#### TO DO:
In the entries below, find the line with "University [menuitem] (32, 2220)" and the line with "Wishlist [menuitem] (115, 2265)"; give again those lines and every line between them, exactly.

#### DATA UNDER STUDY:
_ _ _ _
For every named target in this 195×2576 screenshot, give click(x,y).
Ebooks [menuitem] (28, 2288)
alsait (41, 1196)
_ _ _ _
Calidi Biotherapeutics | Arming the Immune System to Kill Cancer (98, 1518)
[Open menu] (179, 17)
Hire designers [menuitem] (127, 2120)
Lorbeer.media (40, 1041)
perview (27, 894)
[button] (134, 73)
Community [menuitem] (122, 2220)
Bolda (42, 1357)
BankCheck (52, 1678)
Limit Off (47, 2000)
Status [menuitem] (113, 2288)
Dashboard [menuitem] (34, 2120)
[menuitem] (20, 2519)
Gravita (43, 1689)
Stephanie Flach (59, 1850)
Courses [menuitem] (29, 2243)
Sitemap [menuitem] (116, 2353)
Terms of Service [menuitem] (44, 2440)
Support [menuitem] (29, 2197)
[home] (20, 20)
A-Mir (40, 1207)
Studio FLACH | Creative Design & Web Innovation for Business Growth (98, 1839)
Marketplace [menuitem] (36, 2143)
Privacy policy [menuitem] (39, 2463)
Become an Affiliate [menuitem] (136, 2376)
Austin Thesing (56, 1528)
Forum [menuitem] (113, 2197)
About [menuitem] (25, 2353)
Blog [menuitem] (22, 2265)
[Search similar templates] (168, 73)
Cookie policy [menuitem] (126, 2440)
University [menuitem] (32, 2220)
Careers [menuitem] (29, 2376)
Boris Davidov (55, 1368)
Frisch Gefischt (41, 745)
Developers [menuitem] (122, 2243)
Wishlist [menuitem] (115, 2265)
_ _ _ _
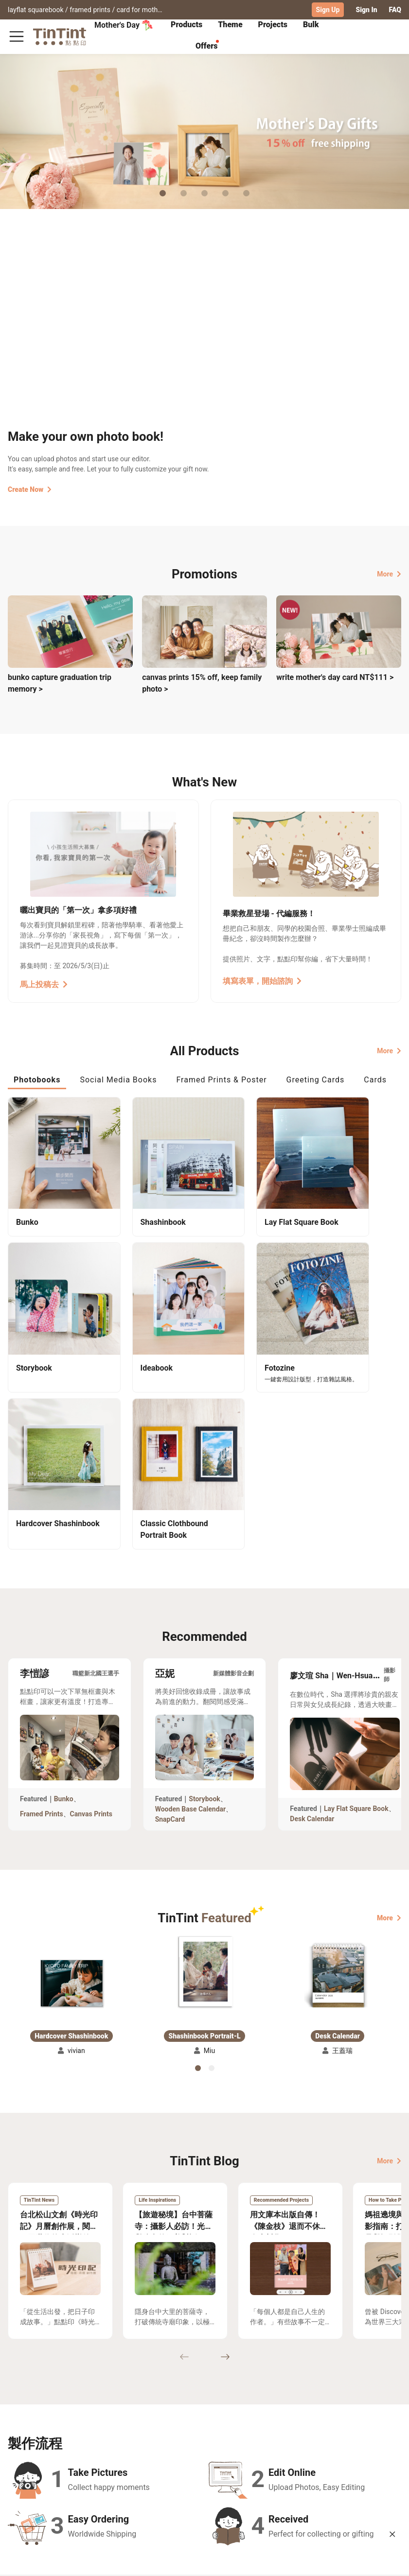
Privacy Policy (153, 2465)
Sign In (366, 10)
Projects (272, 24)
_ _ _ _
#### EXPECTED ANSWER:
University [menuitem] (32, 2220)
Careers [menuitem] (29, 2376)
Boris Davidov (55, 1368)
Frisch Gefischt (41, 745)
Developers [menuitem] (122, 2243)
Wishlist [menuitem] (115, 2265)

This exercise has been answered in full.